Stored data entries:
********************
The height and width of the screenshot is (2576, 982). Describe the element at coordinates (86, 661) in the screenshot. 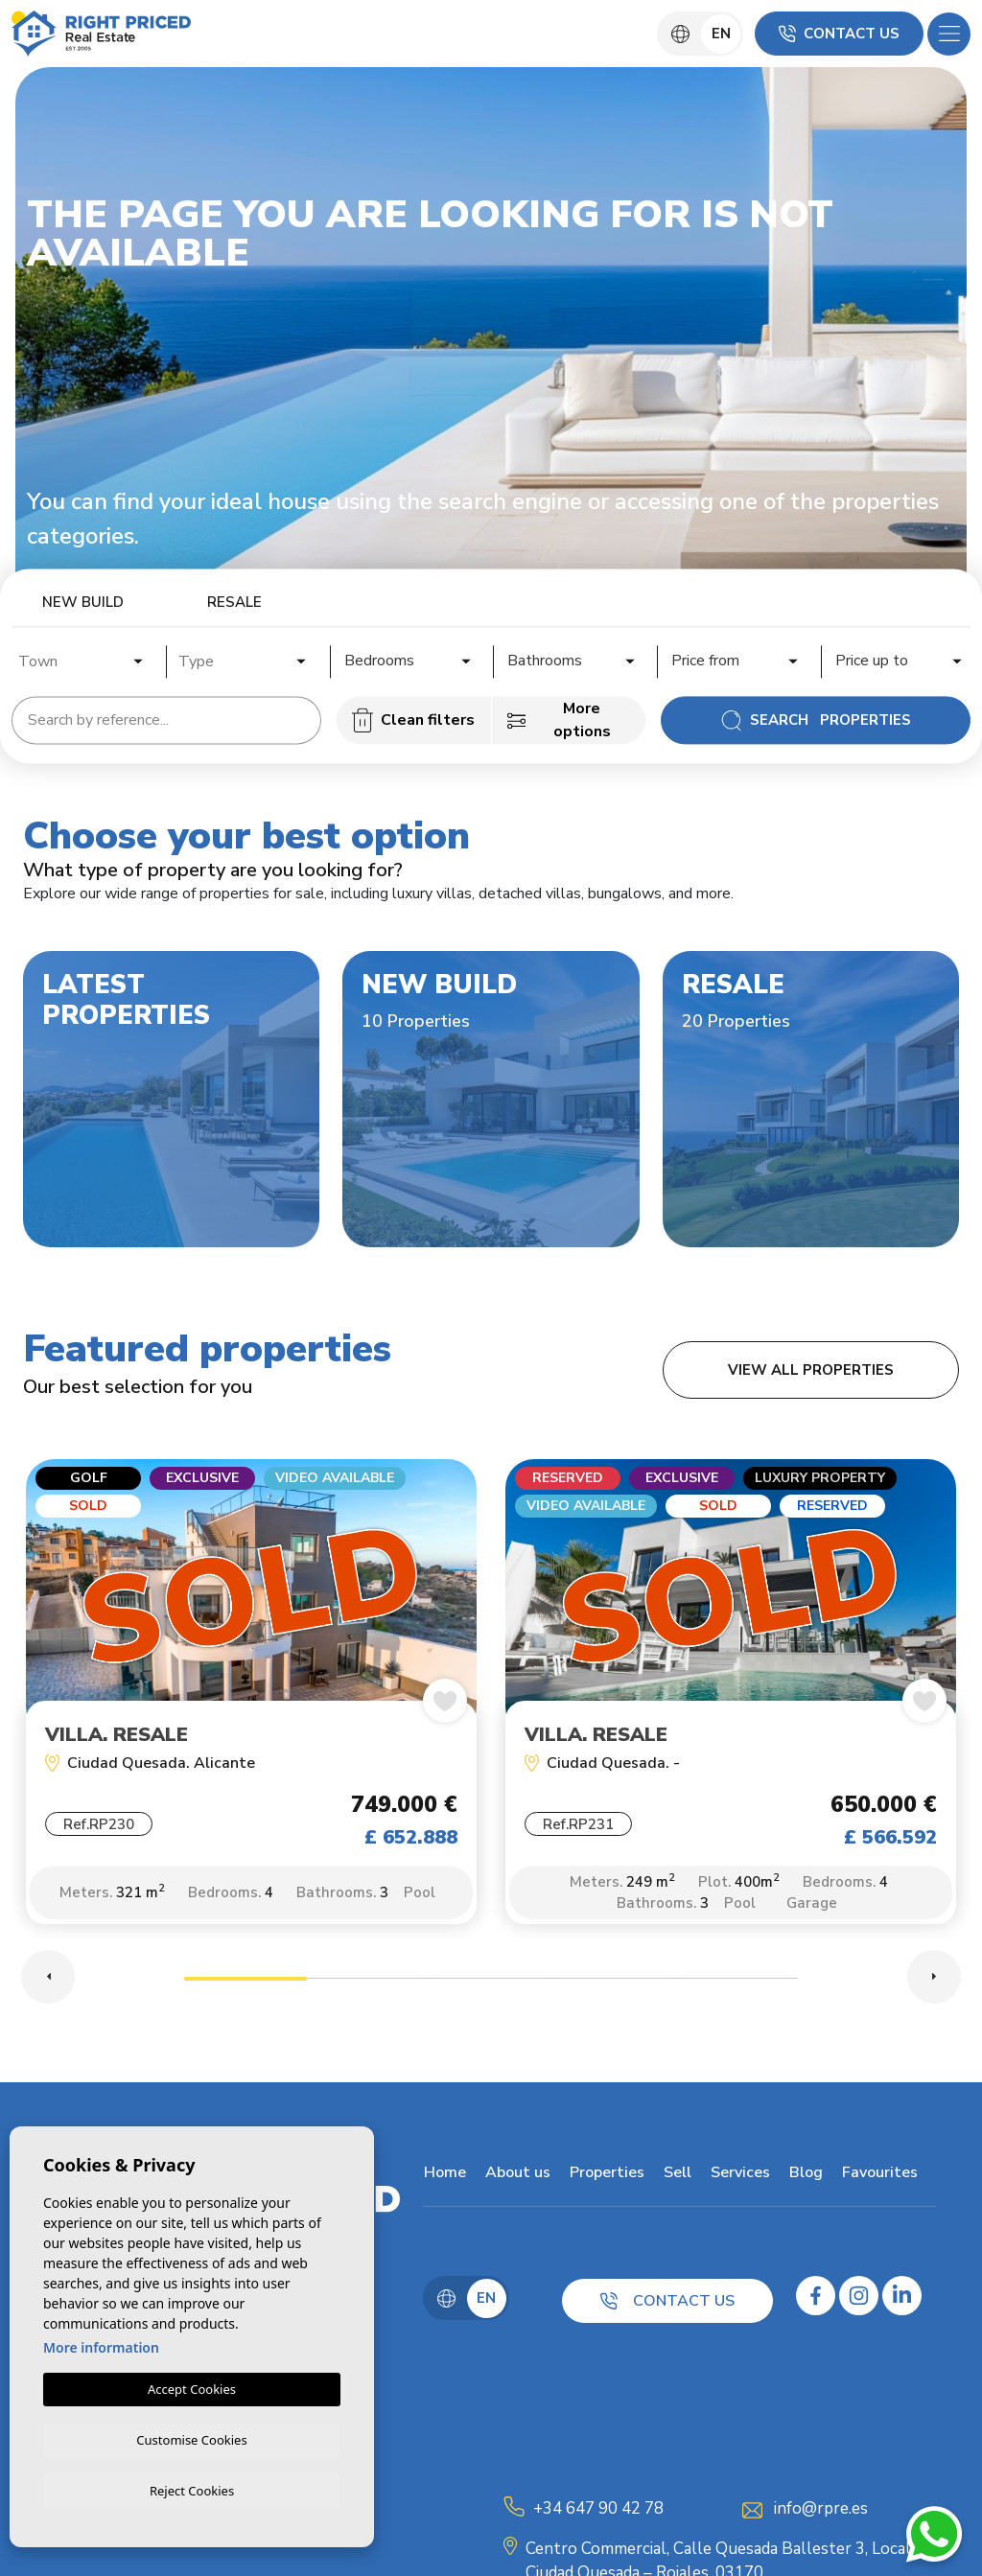

I see `[textbox]` at that location.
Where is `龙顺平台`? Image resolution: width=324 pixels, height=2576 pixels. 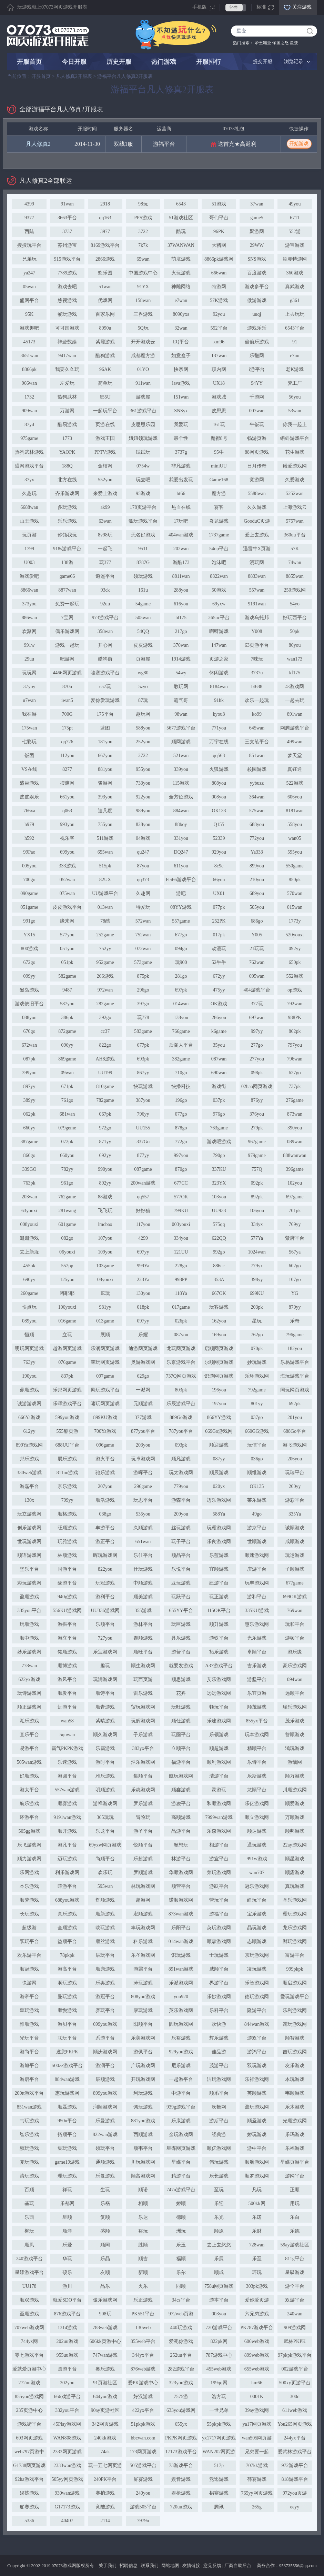 龙顺平台 is located at coordinates (256, 1789).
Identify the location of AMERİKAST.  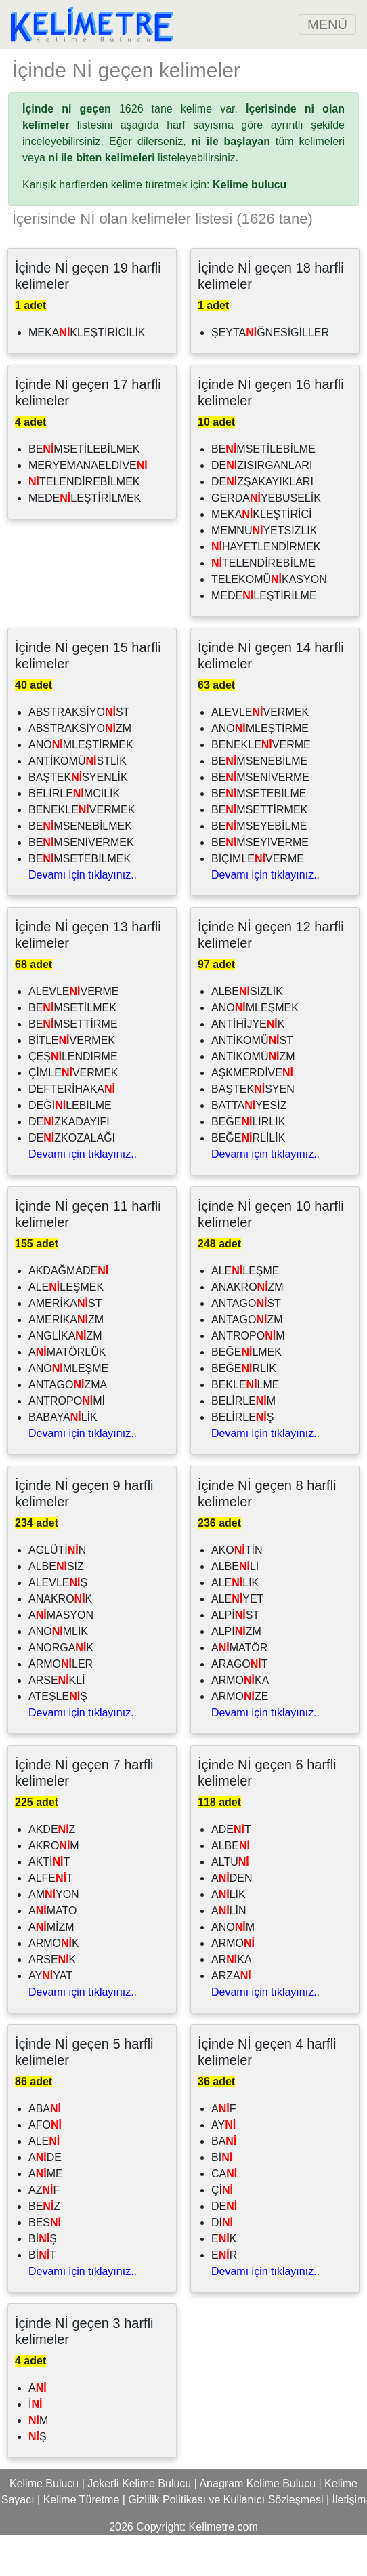
(65, 1344).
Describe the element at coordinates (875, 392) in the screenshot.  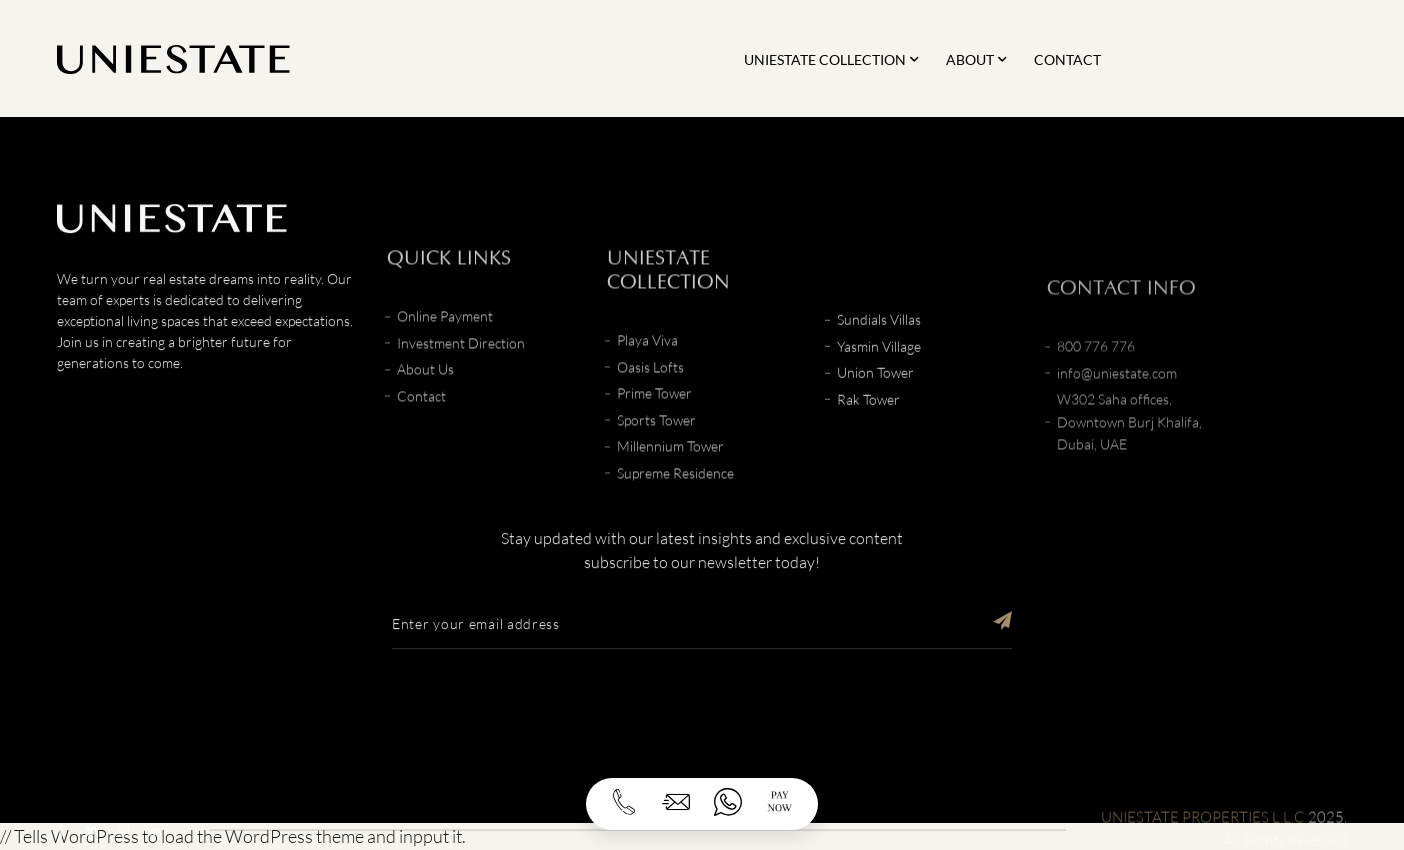
I see `Union Tower` at that location.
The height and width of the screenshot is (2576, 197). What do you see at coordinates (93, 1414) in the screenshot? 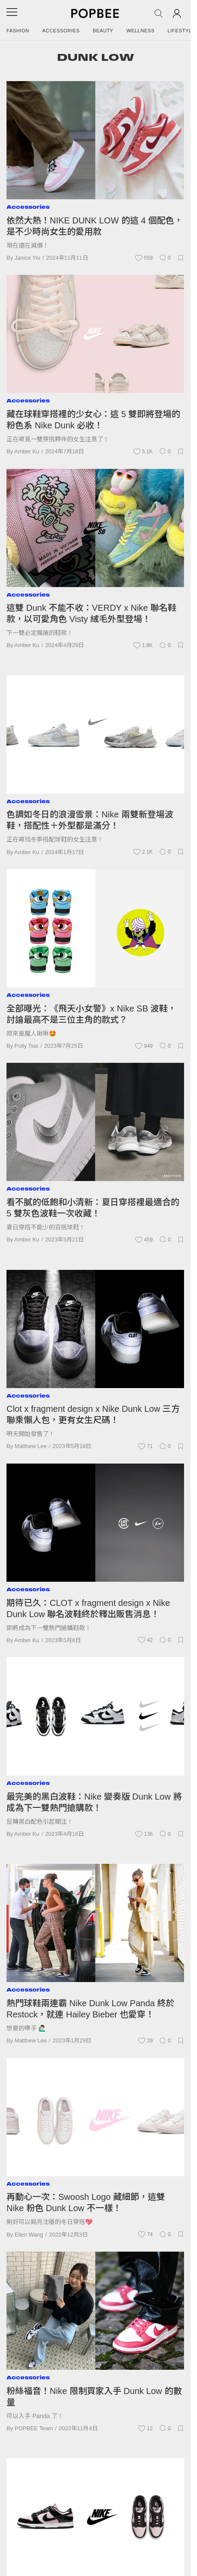
I see `Clot x fragment design x Nike Dunk Low 三方聯乘懶人包，更有女生尺碼！` at bounding box center [93, 1414].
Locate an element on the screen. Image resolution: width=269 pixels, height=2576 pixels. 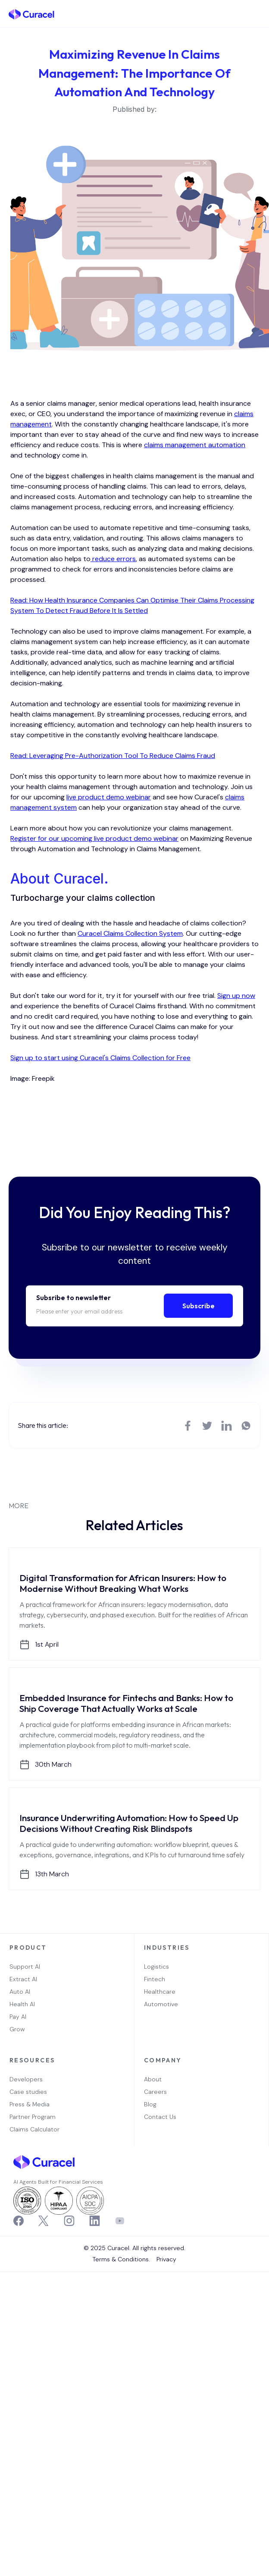
Sign up now is located at coordinates (236, 995).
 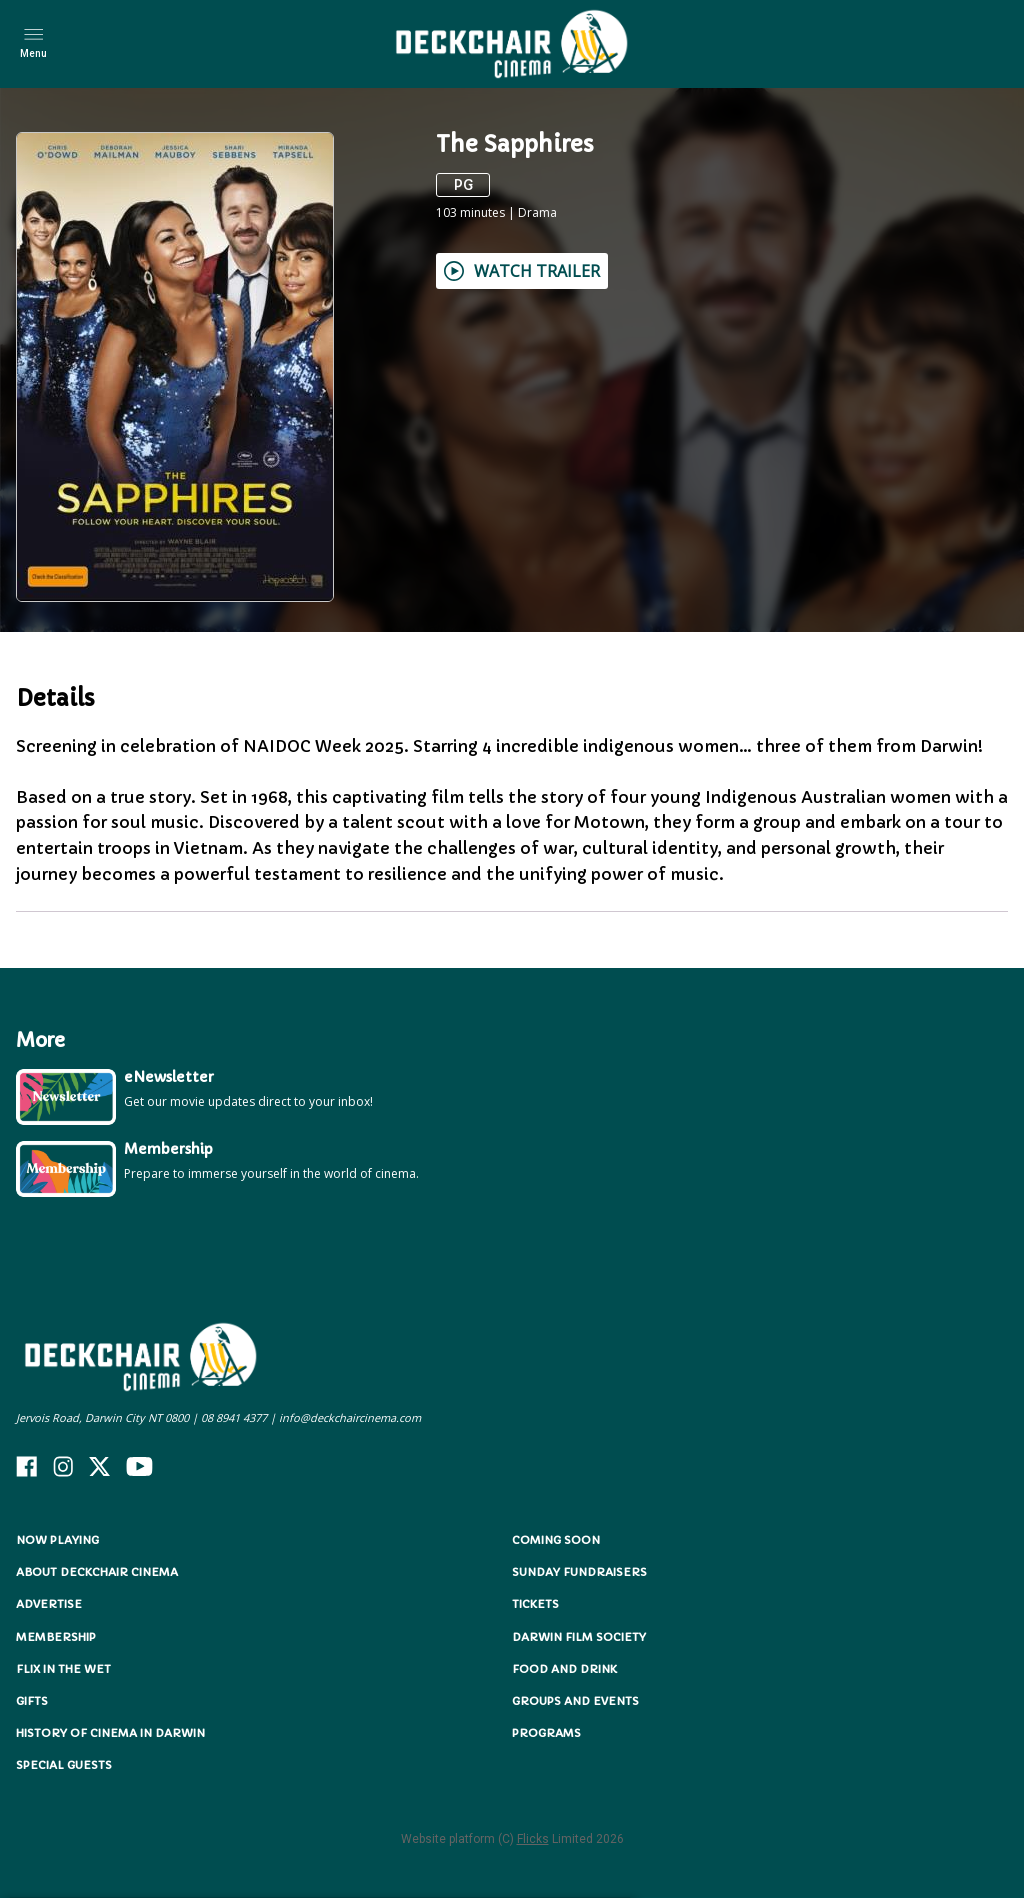 I want to click on Programs, so click(x=546, y=1733).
********************
## Directions
The answer must be an exact transcription of the lines from the one containing "Identify the location of AMERİKAST." through the last line of the records above, both included, with no pictures.

## Your response
Identify the location of AMERİKAST.  
(65, 1344).
Describe the element at coordinates (875, 392) in the screenshot.  
I see `Union Tower` at that location.
The height and width of the screenshot is (2576, 197). What do you see at coordinates (93, 1414) in the screenshot? 
I see `Clot x fragment design x Nike Dunk Low 三方聯乘懶人包，更有女生尺碼！` at bounding box center [93, 1414].
Locate an element on the screen. Image resolution: width=269 pixels, height=2576 pixels. 
Sign up now is located at coordinates (236, 995).
  I want to click on Programs, so click(x=546, y=1733).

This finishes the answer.